In an essay at this time last year in Mosaic, American Jewish historian Jack Wertheimer addressed what he called a “remarkable phenomenon” — the fact that American Jews who rarely, if ever, attend religious services throughout the year come to Jewish houses of worship in droves on Rosh Hashanah and Yom Kippur, with temples opening movable partitions to accommodate the overflow crowds and even renting other facilities for the thrice-yearly services.
That huge numbers of secular Jews religiously attend High Holy Day services has been a given for as long as anyone can remember, but it doesn’t really seem to make sense. According to the 2013 Pew survey, 39 percent of Conservative synagogue members attend only on the High Holy Days, and for members of Reform temples the number rises to 60 percent.
Thus, hundreds of thousands of Jews who never step into a synagogue year-round spend several hours over these three days listening to lengthy Hebrew prayers that are nearly incomprehensible to the large majority of them. And the theology underlying those prayers and the High Holy Days as a whole involves, as Wertheimer writes, “a conception of G-d alien and certainly discomfiting to many moderns.”

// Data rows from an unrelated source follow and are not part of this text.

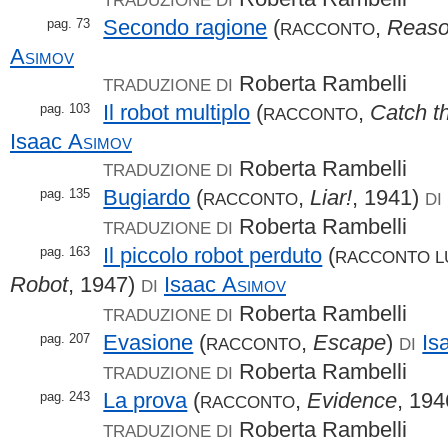
Secondo ragione
(
,
Reas
pag. 73
RACCONTO
Asimov
Roberta Rambelli
TRADUZIONE DI
Il robot multiplo
(
,
Catch t
pag. 103
RACCONTO
Isaac
Asimov
Roberta Rambelli
TRADUZIONE DI
Bugiardo
(
,
Liar!
, 1941)
pag. 135
RACCONTO
DI
Roberta Rambelli
TRADUZIONE DI
Il piccolo robot perduto
(
pag. 163
RACCONTO 
Robot
, 1947)
Isaac
Asimov
DI
Roberta Rambelli
TRADUZIONE DI
Evasione
(
,
Escape
)
Is
pag. 207
RACCONTO
DI
Roberta Rambelli
TRADUZIONE DI
La prova
(
,
Evidence
, 19
pag. 243
RACCONTO
Roberta Rambelli
TRADUZIONE DI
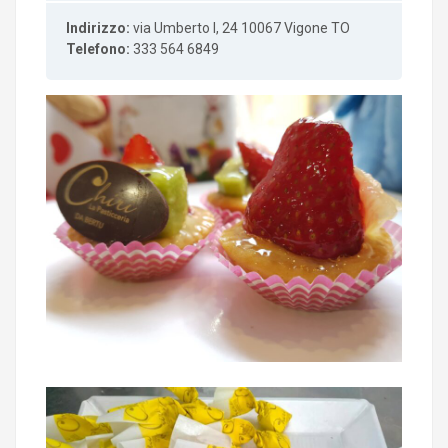
Indirizzo:
via Umberto I, 24
10067 Vigone TO
Telefono:
333 564 6849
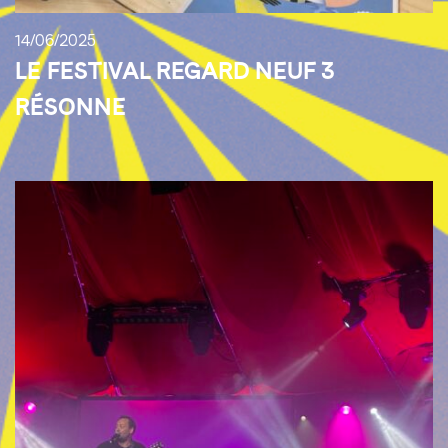
14/06/2025
LE FESTIVAL REGARD NEUF 3
RÉSONNE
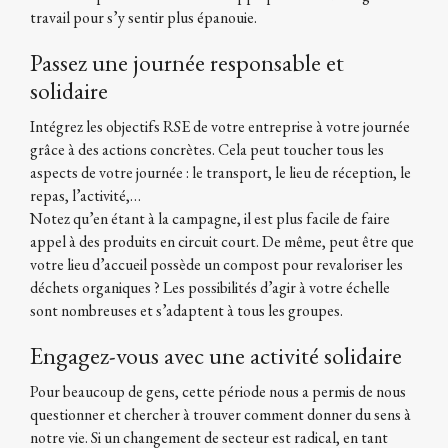
travail pour s’y sentir plus épanouie.
Passez une journée responsable et
solidaire
Intégrez les objectifs RSE de votre entreprise à votre journée
grâce à des actions concrètes. Cela peut toucher tous les
aspects de votre journée : le transport, le lieu de réception, le
repas, l’activité,…
Notez qu’en étant à la campagne, il est plus facile de faire
appel à des produits en circuit court. De même, peut être que
votre lieu d’accueil possède un compost pour revaloriser les
déchets organiques ? Les possibilités d’agir à votre échelle
sont nombreuses et s’adaptent à tous les groupes.
Engagez-vous avec une activité solidaire
Pour beaucoup de gens, cette période nous a permis de nous
questionner et chercher à trouver comment donner du sens à
notre vie. Si un changement de secteur est radical, en tant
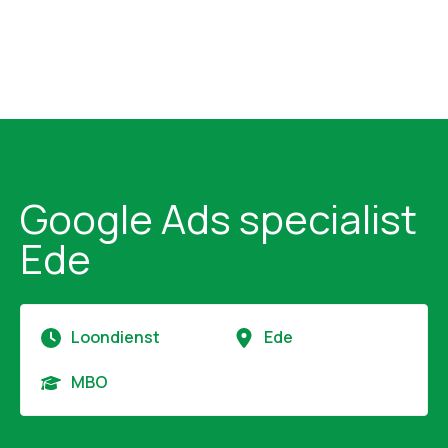
Google Ads specialist
Ede
Loondienst
Ede
MBO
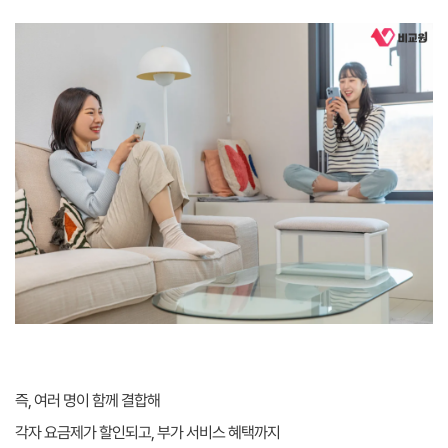
즉, 여러 명이 함께 결합해
각자 요금제가 할인되고, 부가 서비스 혜택까지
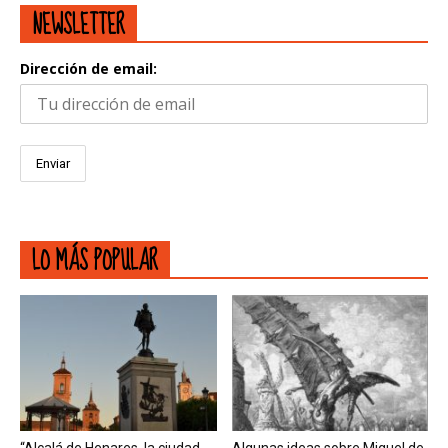
NEWSLETTER
Dirección de email:
LO MÁS POPULAR
“Alcalá de Henares, la ciudad
Algunas ideas sobre Miguel de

As an op-ed in a major Jewish newspaper entitled “Why You Shouldn’t Go to Synagogue on Rosh Hashanah This Year” put it, these services are “consumer Judaism at its worst: customers guilted into experiencing a mediocre product. It’s Judaism at its least interactive, least embodied, least kinesthetic, least engaging. It’s more show than service.” And that, says Wertheimer, makes it worth trying to understand why “several million intelligent, well-educated people with other options for how to spend their time bother to attend at all.”